Deutsche Bank doit renoncer à son objectif de résultat pour 2011
Les analystes n’y croyaient plus depuis longtemps. Hier, son président sortant, Josef Ackermann, a reconnu officiellement qu’en raison d’un troisième trimestre décevant Deutsche Bank ne sera plus en mesure d’atteindre son objectif de résultat de 10 milliards d’euros avant impôts pour cette année.
«L’intensification de la crise des dettes souveraines conduit à des incertitudes sur les marchés au troisième trimestre, et donc à une réduction significative des volumes et des revenus dans notre division Corporate Banking & Securities», a-t-il expliqué lors d’une conférence à Londres. C’est surtout sur le marché des obligations que la banque de financement et d’investissement de Deutsche Bank aurait essuyé une chute brutale de ses activités. Il en va de même sur le marché des fusions et acquisitions, surtout en Europe où le groupe allemand occupe une position importante.

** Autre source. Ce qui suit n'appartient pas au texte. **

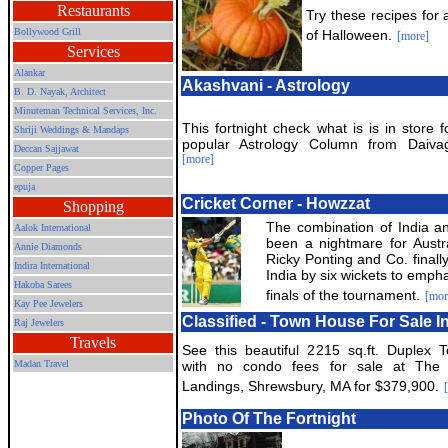
Restaurants
Try these recipes for 
Bollywood Grill
of Halloween.
[more]
Services
Alankar
Akashvani - Astrology
B. D. Nayak, Architect
Minuteman Technical Services, Inc.
This fortnight check what is is in store 
Shriji Weddings & Mandaps
popular Astrology Column from Daivagy
Deccan Sajjawat
[more]
Copper Pages
epuja
Cricket Corner - Howzzat
Shopping
The combination of India 
Aalok International
been a nightmare for Austra
Annie Diamonds
Ricky Ponting and Co. finally
Indira International
India by six wickets to empha
Hakoba Sarees
finals of the tournament.
[mor
Kay Pee Jewelers
Classified - Town House For Sale 
Raj Jewelers
Travels
See this beautiful 2215 sq.ft. Duplex 
Madan Travel
with no condo fees for sale at The 
Landings, Shrewsbury, MA for $379,900.
Photo Of The Fortnight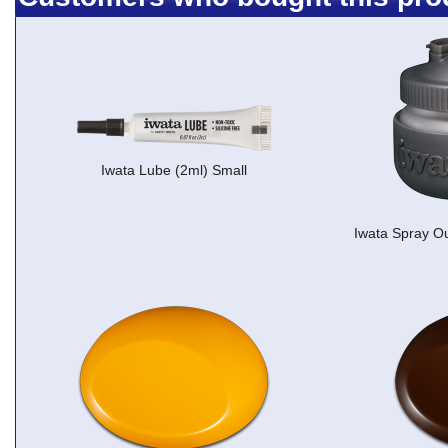
Iwata Lube (2ml) Small
Iwata Spray Ou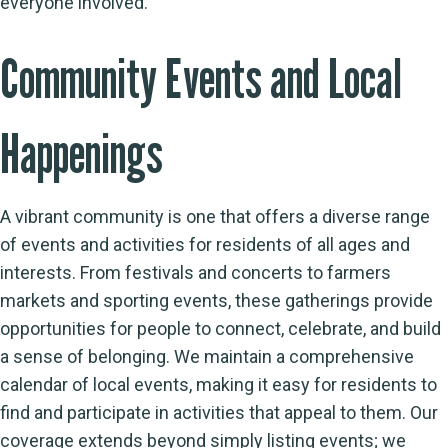
everyone involved.
Community Events and Local
Happenings
A vibrant community is one that offers a diverse range
of events and activities for residents of all ages and
interests. From festivals and concerts to farmers
markets and sporting events, these gatherings provide
opportunities for people to connect, celebrate, and build
a sense of belonging. We maintain a comprehensive
calendar of local events, making it easy for residents to
find and participate in activities that appeal to them. Our
coverage extends beyond simply listing events; we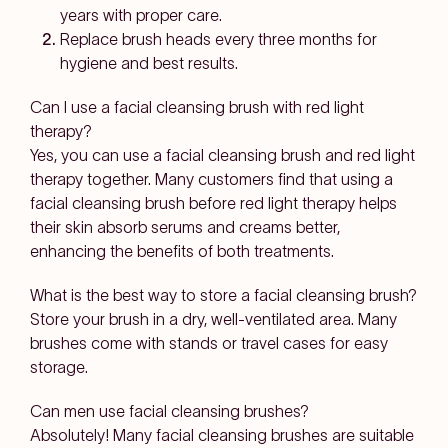
years with proper care.
Replace brush heads every three months for
hygiene and best results.
Can I use a facial cleansing brush with red light
therapy?
Yes, you can use a facial cleansing brush and red light
therapy together. Many customers find that using a
facial cleansing brush before red light therapy helps
their skin absorb serums and creams better,
enhancing the benefits of both treatments.
What is the best way to store a facial cleansing brush?
Store your brush in a dry, well-ventilated area. Many
brushes come with stands or travel cases for easy
storage.
Can men use facial cleansing brushes?
Absolutely! Many facial cleansing brushes are suitable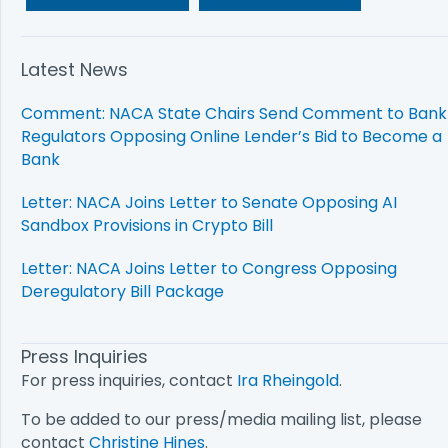
Latest News
Comment: NACA State Chairs Send Comment to Bank
Regulators Opposing Online Lender’s Bid to Become a
Bank
Letter: NACA Joins Letter to Senate Opposing AI
Sandbox Provisions in Crypto Bill
Letter: NACA Joins Letter to Congress Opposing
Deregulatory Bill Package
Press Inquiries
For press inquiries, contact
Ira Rheingold
.
To be added to our press/media mailing list, please
contact
Christine Hines
.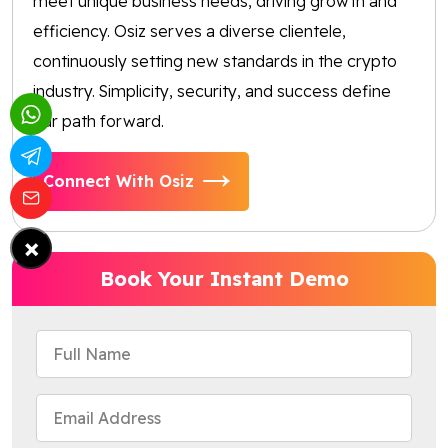
meet unique business needs, driving growth and
efficiency. Osiz serves a diverse clientele,
continuously setting new standards in the crypto
industry. Simplicity, security, and success define
our path forward.
Connect With Osiz
×
Book Your Instant Demo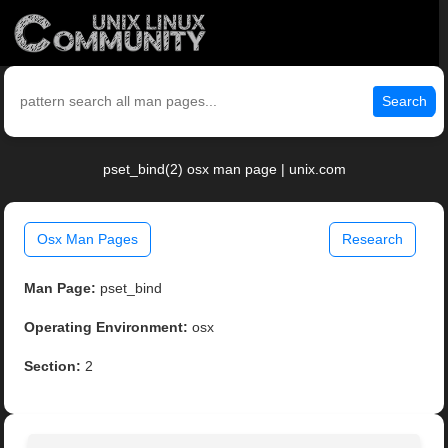
Search
pset_bind(2) osx man page | unix.com
Osx Man Pages
Research
Man Page:
pset_bind
Operating Environment:
osx
Section:
2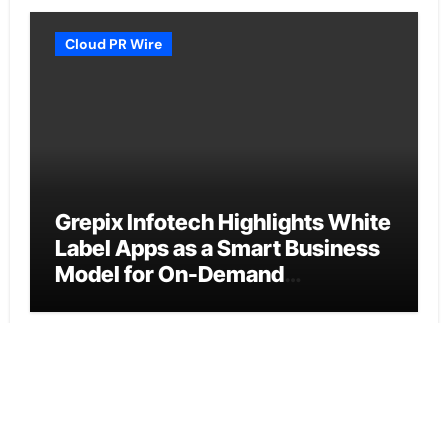
Cloud PR Wire
Grepix Infotech Highlights White
Label Apps as a Smart Business
Model for On-Demand
Entrepreneurs
Vehement Finance News Network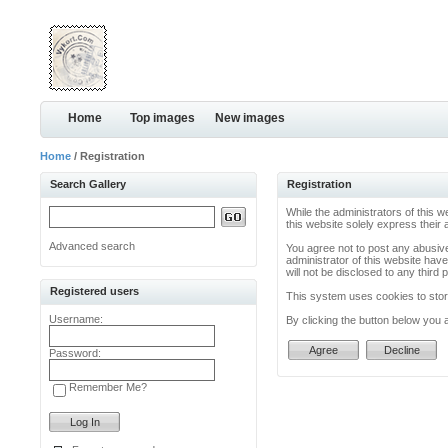
Home
Top images
New images
Home
/ Registration
Search Gallery
Registration
While the administrators of this w
this website solely express their
Advanced search
You agree not to post any abusive
administrator of this website have
will not be disclosed to any thir
Registered users
This system uses cookies to store
Username:
By clicking the button below you 
Password:
Remember Me?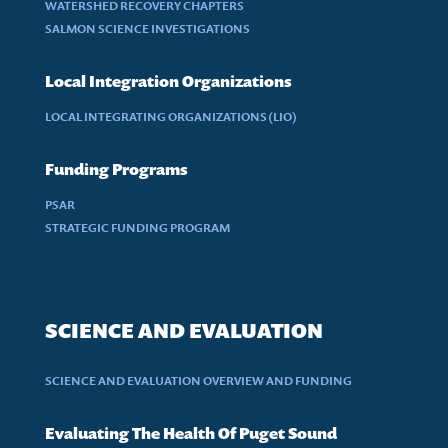
WATERSHED RECOVERY CHAPTERS
SALMON SCIENCE INVESTIGATIONS
Local Integration Organizations
LOCAL INTEGRATING ORGANIZATIONS (LIO)
Funding Programs
PSAR
STRATEGIC FUNDING PROGRAM
SCIENCE AND EVALUATION
SCIENCE AND EVALUATION OVERVIEW AND FUNDING
Evaluating The Health Of Puget Sound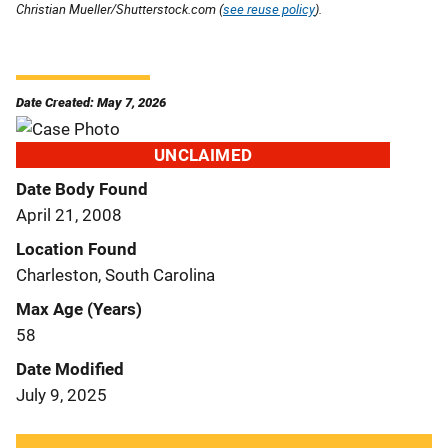
Christian Mueller/Shutterstock.com (
see reuse policy
).
Date Created: May 7, 2026
UNCLAIMED
Date Body Found
April 21, 2008
Location Found
Charleston, South Carolina
Max Age (Years)
58
Date Modified
July 9, 2025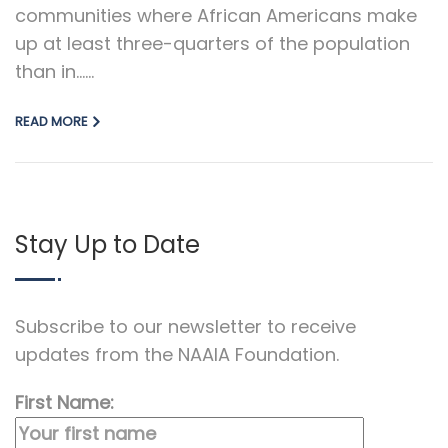
communities where African Americans make
up at least three-quarters of the population
than in…...
READ MORE
Stay Up to Date
Subscribe to our newsletter to receive
updates from the NAAIA Foundation.
First Name: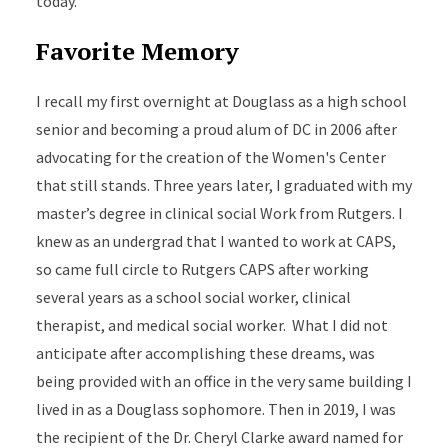
today.
Favorite Memory
I recall my first overnight at Douglass as a high school
senior and becoming a proud alum of DC in 2006 after
advocating for the creation of the Women's Center
that still stands. Three years later, I graduated with my
master’s degree in clinical social Work from Rutgers. I
knew as an undergrad that I wanted to work at CAPS,
so came full circle to Rutgers CAPS after working
several years as a school social worker, clinical
therapist, and medical social worker. What I did not
anticipate after accomplishing these dreams, was
being provided with an office in the very same building I
lived in as a Douglass sophomore. Then in 2019, I was
the recipient of the Dr. Cheryl Clarke award named for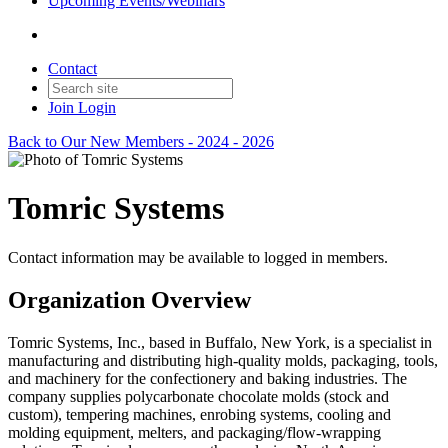
Upcoming Events/Webinars
Contact
Join
Login
Back to Our New Members - 2024 - 2026
Tomric Systems
Contact information may be available to logged in members.
Organization Overview
Tomric Systems, Inc., based in Buffalo, New York, is a specialist in
manufacturing and distributing high-quality molds, packaging, tools,
and machinery for the confectionery and baking industries. The
company supplies polycarbonate chocolate molds (stock and
custom), tempering machines, enrobing systems, cooling and
molding equipment, melters, and packaging/flow-wrapping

Au cours des dernières semaines déjà Deutsche Bank avait multiplié les signes annonciateurs d’un abandon de son objectif, sachant que sa BFI génère trois quarts des revenus et des bénéfices de tout le groupe. Fin juillet déjà, Josef Ackermann avait prévenu qu’il serait «difficile» pour sa BFI d’atteindre son objectif d’un résultat annuel de 6,4 milliards d’euros. Début septembre il avait affolé les marchés en déclarant que la situation actuelle lui rappelait la crise financière de l’automne 2008.
En réaction à la dégradation des derniers mois, Deutsche Bank a annoncé hier la suppression d’ici mars 2012 de 500 postes dans ses activités marché, essentiellement à Londres. Une mesure plutôt modérée comparée à la suppression de 3.500 emplois annoncée par UBS. C’est pourquoi les analystes se demandent déjà si ce plan d'économie sera suffisant en cas de prolongation des turbulences dans les mois à venir.
Hier le groupe a toutefois assuré qu’il resterait bénéficiaire au troisième trimestre malgré une nouvelle dépréciation sur ses titres de dette grecque d’environ 250 millions d’euros (en valeur de marché), après 155 millions d’euros au deuxième trimestre. Son exposition nette à l’Etat grec s'élève désormais à 900 millions d’euros, en incluant sa filiale Postbank.